WHAT THE EXERCISE ASKS:
Locate every line in the material below that has the word "Upload". Copy each of those lines.

STUDY MATERIAL:
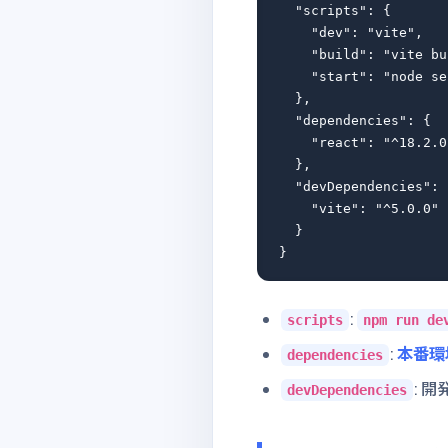
  "scripts": {

    "dev": "vite",

    "build": "vite bu
    "start": "node se
  },

  "dependencies": {

    "react": "^18.2.0"
  },

  "devDependencies": {
    "vite": "^5.0.0"

  }

:
scripts
npm run de
:
本番環
dependencies
: 
devDependencies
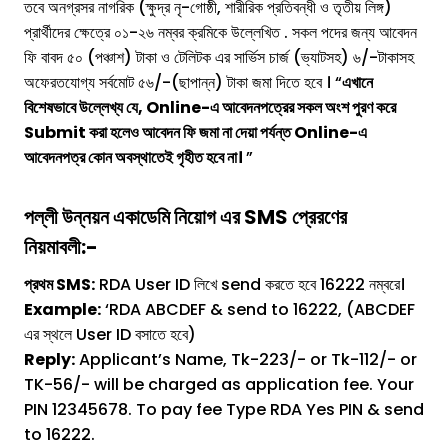
তবে অনগ্রসর নাগরিক (ক্ষুদ্র নৃ-গোষ্ঠী, শারীরিক প্রতিবন্ধী ও তৃতীয় লিঙ্গ)
প্রার্থীদের ক্ষেত্রে ০১-২৬ নম্বর ক্রমিকে উল্লেখিত . সকল পদের জন্য আবেদন
ফি বাবদ ৫০ (পঞ্চাশ) টাকা ও টেলিটক এর সার্ভিস চার্জ (ভ্যাটসহ) ৬/-টাকাসহ
অফেরতযোগ্য সর্বমোট ৫৬/-(ছাপান্ন) টাকা জমা দিতে হবে । “
এখানে
বিশেষভাবে উল্লেখ্য যে, Online-এ আবেদনপত্রের সকল অংশ পুরণ করে
Submit করা হলেও আবেদন ফি জমা না দেয়া পর্যন্ত Online-এ
আবেদনপত্র কোন অবস্থাতেই গৃহীত হবে না।
”
পল্লী উন্নয়ন একাডেমি
নিয়োগ এর SMS প্রেরণের
নিয়মাবলী:-
প্রথম SMS:
RDA User ID লিখে send করতে হবে 16222 নম্বরে।
Example:
‘RDA ABCDEF & send to 16222, (ABCDEF
এর স্থলে User ID বসাতে হবে)
Reply:
Applicant’s Name, Tk-223/- or Tk-112/- or
TK-56/- will be charged as application fee. Your
PIN 12345678. To pay fee Type RDA Yes PIN & send
to 16222.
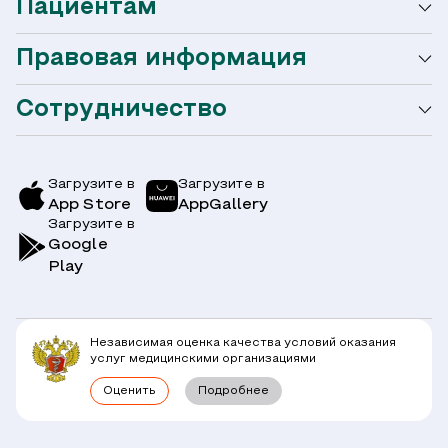
Пациентам
О сети Ниармедик
Правовая информация
Мобильное приложение
Акции
Сотрудничество
Оформление налогового вычета
Акции
Услуги и цены
Страховым компаниям
Заболевания
Загрузите в
Загрузите в
App Store
AppGallery
Врачи
Загрузите в
Симптомы
Вопрос-Ответ по ОМС
Google
Play
Клиники
Блог
Юридическим лицам
Комплексные программы
Независимая оценка качества условий оказания
Правовая информация
услуг медицинскими организациями
Прямое прикрепление сотрудников
Оценить
Подробнее
Лицензии
Горячая линия / контроль качества
Работа у нас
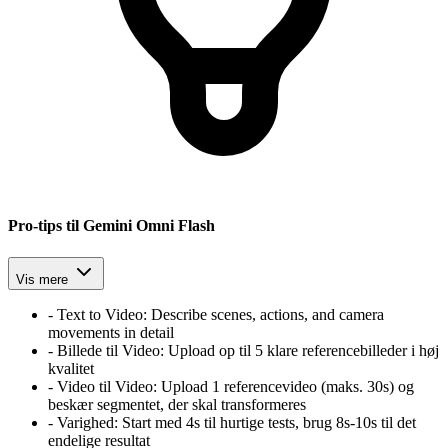
Pro-tips til Gemini Omni Flash
Vis mere
-
Text to Video:
Describe scenes, actions, and camera
movements in detail
-
Billede til Video:
Upload op til 5 klare referencebilleder i høj
kvalitet
-
Video til Video:
Upload 1 referencevideo (maks. 30s) og
beskær segmentet, der skal transformeres
-
Varighed:
Start med 4s til hurtige tests, brug 8s-10s til det
endelige resultat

COMPLETED TASK:
Upload op til 5 klare referencebilleder i høj
Upload 1 referencevideo (maks. 30s) og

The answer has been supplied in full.